I have a chunk of text extracted from a tabular layout that resembles this:
Waiting Period 30 days of employment 30 days of employment 30 days of employment
Benefit amount Flat $150,000 Flat $100,000 Flat $60,000
Maximum benefit $150,000 $100,000 $60,000
Contributions Noncontributory Noncontributory Noncontributory
Participation requirement 100.00% 100.00% 100.00%
---
Benefit amount Flat $40,000 Flat $20,000
Maximum benefit $40,000 $20,000
Compulsory coverage Yes Yes
Contributions Noncontributory Noncontributory
Waiting Period 30 days of employment 30 days of employment
Phrases like Waiting Period
, or Contributions
are labels for the row. A variable number of columns then follow, separated by a variable number of whitespaces.
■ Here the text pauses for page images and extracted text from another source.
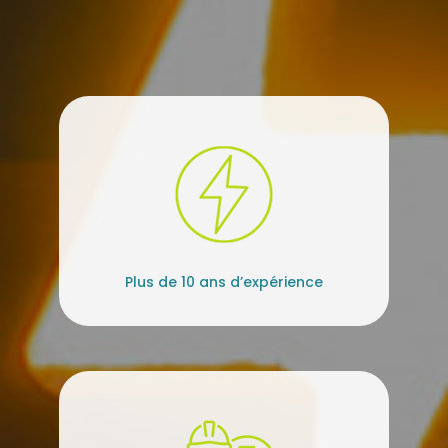
Plus de 10 ans d’expérience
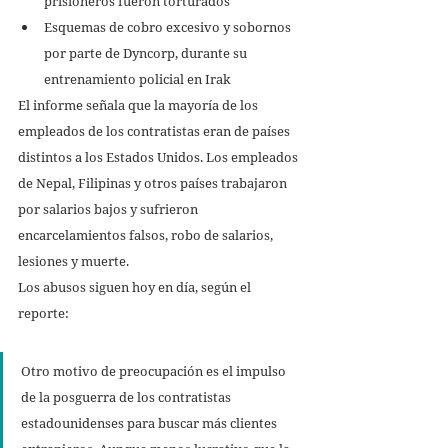
prisioneros fueron torturados 
Esquemas de cobro excesivo y sobornos 
por parte de Dyncorp, durante su 
entrenamiento policial en Irak
El informe señala que la mayoría de los 
empleados de los contratistas eran de países 
distintos a los Estados Unidos. Los empleados 
de Nepal, Filipinas y otros países trabajaron 
por salarios bajos y sufrieron 
encarcelamientos falsos, robo de salarios, 
lesiones y muerte. 
Los abusos siguen hoy en día, según el 
reporte:
Otro motivo de preocupación es el impulso 
de la posguerra de los contratistas 
estadounidenses para buscar más clientes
I am struggling to land on a regular expression that can target a particular row based on the label, and then extract the content of those variable number of columns. I think I have constructed the label identifier and the capture groups to identify the columns. But the expression seems to stop at the first match.
(?:\s*Waiting Period)(?:(?:\s{2,})(.*?)(?:\s{2,}|\n|$))
The above expression in preg_match_all:
preg_match_all("/(?:\s*Waiting Period)(?:(?:\s{2,})(.*?)(?:\s{2,}|\n))/", $input_lines, $output_array);
produces:
array(2) {
0 => array(2){
0 => Waiting Period 30 days of employment
1 =>
Waiting Period 30 days of employment
}
1 => array(2){
0 => 30 days of employment
1 => 30 days of employment
}
}
As you can see, the match correctly identifies the target rows based on the label, extracts the first column and quits. I don't know how to instruct the process to keep going until each matched row is processed until the end of line.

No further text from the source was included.